What you return must be the full listing, word for word, with no images in it.

(Input material begins)

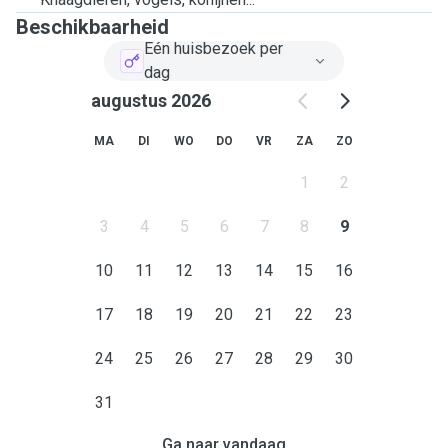
Beschikbaarheid
Eén huisbezoek per
dag
augustus 2026
MA
DI
WO
DO
VR
ZA
ZO
1
2
3
4
5
6
7
8
9
10
11
12
13
14
15
16
17
18
19
20
21
22
23
24
25
26
27
28
29
30
31
Ga naar vandaag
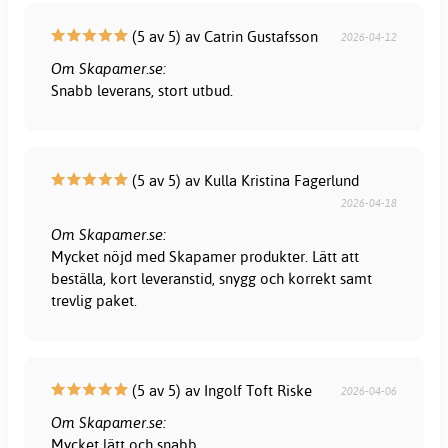
(5 av 5) av Catrin Gustafsson
2026-04-12
Om Skapamer.se:
Snabb leverans, stort utbud.
(5 av 5) av Kulla Kristina Fagerlund
2026-04-18
Om Skapamer.se:
Mycket nöjd med Skapamer produkter. Lätt att
beställa, kort leveranstid, snygg och korrekt samt
trevlig paket.
(5 av 5) av Ingolf Toft Riske
2026-04-06
Om Skapamer.se:
Mycket lätt och snabb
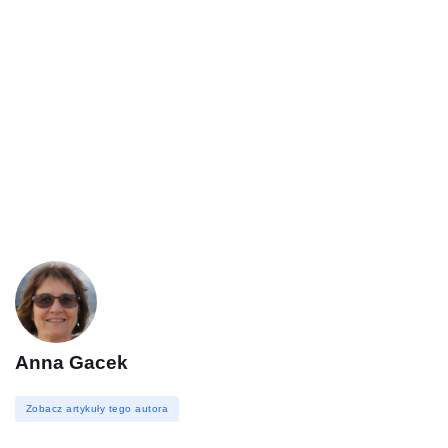
Anna Gacek
Zobacz artykuły tego autora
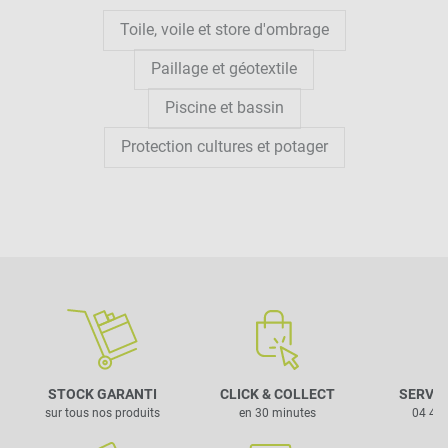
Toile, voile et store d'ombrage
Paillage et géotextile
Piscine et bassin
Protection cultures et potager
STOCK GARANTI
CLICK & COLLECT
SERVIC
sur tous nos produits
en 30 minutes
04 42 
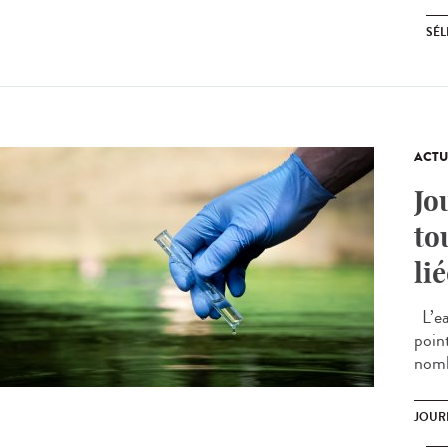
SÉL
ACTU
Jo
to
li
L’ea
poin
nomb
JOUR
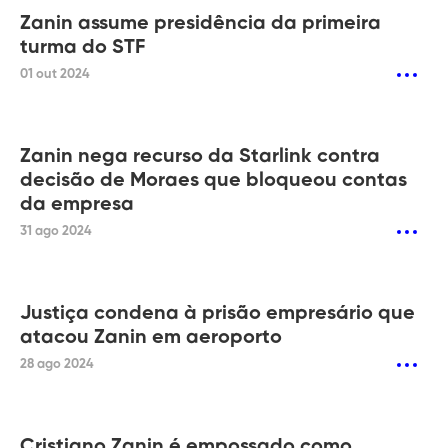
Zanin assume presidência da primeira
turma do STF
01 out 2024
Zanin nega recurso da Starlink contra
decisão de Moraes que bloqueou contas
da empresa
31 ago 2024
Justiça condena à prisão empresário que
atacou Zanin em aeroporto
28 ago 2024
Cristiano Zanin é empossado como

(Input material ends)

Response to the task
Beschikbaarheid
Eén huisbezoek per
dag
augustus 2026
MA
DI
WO
DO
VR
ZA
ZO
1
2
3
4
5
6
7
8
9
10
11
12
13
14
15
16
17
18
19
20
21
22
23
24
25
26
27
28
29
30
31
Ga naar vandaag
(5 av 5) av Catrin Gustafsson
2026-04-12
Om Skapamer.se:
Snabb leverans, stort utbud.
(5 av 5) av Kulla Kristina Fagerlund
2026-04-18
Om Skapamer.se:
Mycket nöjd med Skapamer produkter. Lätt att
beställa, kort leveranstid, snygg och korrekt samt
trevlig paket.
(5 av 5) av Ingolf Toft Riske
2026-04-06
Om Skapamer.se:
Mycket lätt och snabb
Anna Gacek
Zobacz artykuły tego autora
Toile, voile et store d'ombrage
Paillage et géotextile
Piscine et bassin
Protection cultures et potager
STOCK GARANTI
CLICK & COLLECT
SERVIC
sur tous nos produits
en 30 minutes
04 42 
SÉL
ACTU
Jo
to
li
L’ea
poin
nomb
JOUR
Zanin assume presidência da primeira
turma do STF
01 out 2024
Zanin nega recurso da Starlink contra
decisão de Moraes que bloqueou contas
da empresa
31 ago 2024
Justiça condena à prisão empresário que
atacou Zanin em aeroporto
28 ago 2024
Cristiano Zanin é empossado como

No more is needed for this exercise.